A sensação de que o novo terremoto era uma tragédia anunciada tem o componente do fatalismo hindu, mas se baseia, principalmente, no histórico de que, a cada 70 anos, há um movimento sísmico de grandes proporções na região.

O Nepal está situado sobre uma falha geológica entre as placas da Índia e da Eurásia, o que faz do país um dos mais vulneráveis do mundo.

ACAMPAMENTO

O agricultor Rameshowr Ranjitkar, 81, nasceu no ano do grande terremoto de 1934, poucos meses após a tragédia.

Seus primeiros meses foram passados com a família em um acampamento improvisado, em condições semelhantes às de milhares de famílias desabrigadas pelo tremor da última semana.

Morando temporariamente num templo budista, ele insiste em conduzir a reportagem da Folha até a casa onde morava, na cidade histórica de Bhaktapur, a cerca de dez quilômetros de Katmandu.

Por fora, o pequeno sobrado está marcado por rachaduras. Por dentro, mesmo sem estragos causados pelo tremor, a sensação é incômoda no claustrofóbico quartinho onde o agricultor morava. Apesar do pouco conforto, Ranjitkar se diz angustiado por não poder retornar.

"Tenho medo que aconteça de novo, parece que meu corpo continua tremendo. De dia tento não mostrar o que sinto, mas à noite, quando fico sozinho, eu choro", confessa, com os olhos marejados.

Memória viva do histórico de catástrofes do país, os nepaleses com mais de 80 anos são também os mais vulneráveis. Deitado em uma maca no corredor lotado de um hospital de Katmandu, Samu Kaji Khadgi, 81, conta com dificuldade que perdeu a casa no último tremor.
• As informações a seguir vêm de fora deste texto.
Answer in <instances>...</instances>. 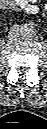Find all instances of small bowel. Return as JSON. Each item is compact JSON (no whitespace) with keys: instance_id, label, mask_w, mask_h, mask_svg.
<instances>
[{"instance_id":"1","label":"small bowel","mask_w":47,"mask_h":129,"mask_svg":"<svg viewBox=\"0 0 47 129\" xmlns=\"http://www.w3.org/2000/svg\"><path fill=\"white\" fill-rule=\"evenodd\" d=\"M37 0H2L1 6L5 9H19L28 14H36L39 8Z\"/></svg>"}]
</instances>
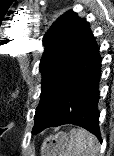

Com uma fratura na bacia e sem ter para onde ir, sua angústia é visível nos olhos arregalados, ainda perplexos.

Nascido em 1934, ele também passou os primeiros meses de vida em um abrigo para vítimas do desastre daquele ano. "Nunca pensei que seria obrigado a voltar para um abrigo", diz Khadgi.

Ratna, a agricultora de 94 anos, também acredita em destino. Para ela, o terremoto é um sinal divino de que algo está errado.

Moradora da praça Durbar, centro histórico da capital que abriga vários templos importantes, ela acha que os nepaleses estão sofrendo por terem se afastado de Deus.

"Foi castigo divino", decreta a anciã.